Dr. Breggin concluded use of polypharmacy techniques have more to do with dumbing down veterans than treating them for their conditions:
“[T]he kinds of issues that people deal with that result in their getting psychiatric drugs are not helped by psychiatric drugs, which can only harm the brain and make it more difficult to feel your feelings and to think clearly. They drug the veterans, hoping basically to stupefy them and make them passive so they won’t demand services. I think it’s a crime that those who are veterans, who have survived our wars, are being killed off by the pharmaceutical empire and its practices.” (emphasis added)
In case you missed the quote, Dr. Breggin believes the practice of overmedication is often linked to criminal drugging of veterans to make them less demanding of VA clinicians.

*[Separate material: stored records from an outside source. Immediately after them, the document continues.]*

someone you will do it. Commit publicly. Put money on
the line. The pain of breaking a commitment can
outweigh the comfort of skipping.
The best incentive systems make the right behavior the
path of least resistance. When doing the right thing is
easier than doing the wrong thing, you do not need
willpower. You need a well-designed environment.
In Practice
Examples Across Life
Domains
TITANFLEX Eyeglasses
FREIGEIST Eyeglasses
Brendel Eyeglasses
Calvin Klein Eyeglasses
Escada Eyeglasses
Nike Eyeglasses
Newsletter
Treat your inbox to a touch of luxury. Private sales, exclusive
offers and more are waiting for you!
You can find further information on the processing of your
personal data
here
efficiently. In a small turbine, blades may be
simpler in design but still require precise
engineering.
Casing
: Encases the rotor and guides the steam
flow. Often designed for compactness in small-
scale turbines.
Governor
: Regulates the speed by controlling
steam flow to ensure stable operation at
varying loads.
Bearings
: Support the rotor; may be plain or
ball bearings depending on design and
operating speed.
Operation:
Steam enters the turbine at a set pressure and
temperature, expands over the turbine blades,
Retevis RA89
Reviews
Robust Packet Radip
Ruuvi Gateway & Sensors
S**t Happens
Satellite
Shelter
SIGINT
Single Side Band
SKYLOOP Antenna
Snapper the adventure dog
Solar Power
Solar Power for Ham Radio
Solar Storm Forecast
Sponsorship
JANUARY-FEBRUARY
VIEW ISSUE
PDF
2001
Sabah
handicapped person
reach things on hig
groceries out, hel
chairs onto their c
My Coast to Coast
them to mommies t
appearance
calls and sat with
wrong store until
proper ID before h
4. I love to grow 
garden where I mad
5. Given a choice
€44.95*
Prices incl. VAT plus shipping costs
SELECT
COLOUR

Now, Dr. Breggin is a longtime critique of the pharmaceutical industry and is that nation’s best-known ADHD treatment critic. His most recent book is called Brain-Disabling Treatments in Psychiatry, where he discusses his theory of a “psychopharmaceutical complex.”
RELATED: About Dr. Peter Breggin
This new information from the suicide report prompted lawmakers to create a bill called Veterans Overmedication Prevention Act. That Act proposes conducting more studies on the subject to learn more about it.

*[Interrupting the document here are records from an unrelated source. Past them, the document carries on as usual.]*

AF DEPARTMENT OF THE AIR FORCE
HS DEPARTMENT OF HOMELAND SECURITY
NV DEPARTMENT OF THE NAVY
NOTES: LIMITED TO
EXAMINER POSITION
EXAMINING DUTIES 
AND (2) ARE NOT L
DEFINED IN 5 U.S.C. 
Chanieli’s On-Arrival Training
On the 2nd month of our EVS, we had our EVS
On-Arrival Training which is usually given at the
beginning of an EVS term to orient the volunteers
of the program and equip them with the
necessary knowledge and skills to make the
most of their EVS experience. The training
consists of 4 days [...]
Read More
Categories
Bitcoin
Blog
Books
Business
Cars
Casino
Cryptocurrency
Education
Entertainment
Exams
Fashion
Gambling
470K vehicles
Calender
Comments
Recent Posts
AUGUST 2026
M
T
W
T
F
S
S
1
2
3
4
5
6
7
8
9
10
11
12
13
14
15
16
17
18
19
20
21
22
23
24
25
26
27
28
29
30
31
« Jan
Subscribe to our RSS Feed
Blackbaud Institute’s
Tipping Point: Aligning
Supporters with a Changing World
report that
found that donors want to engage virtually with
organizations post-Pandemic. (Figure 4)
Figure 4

Senator John McCain stated in a press release:
“‘Combatting this [suicide] epidemic will require the best research and understanding about the key causes of veteran suicide, including whether overmedication of drugs, such as opioid pain-killers, is a contributing factor in suicide-related deaths. This legislation would authorize an independent review of veterans who died of suicide or a drug overdose over the last five years to ensure doctors develop safe and effective treatment plans for their veteran patients. We have a long way to go to eradicate veteran suicide, but this legislation builds on important efforts to end the tragedy that continues to claim far too many lives far too soon.'”
RELATED: McCain Bill On Overmedication
This seems all well and good, but Congress seems great at doing very little to help veterans other than approve spending more money to study problems that are never fixed.
Dr. Breggin seems to be onto something about why VA is using these extreme overmedication techniques. What do you think of his conclusion?
Professor Hahn raised some great points in his Op-Ed that need to be considered as We The People evaluate next steps for the agency charged with providing our care.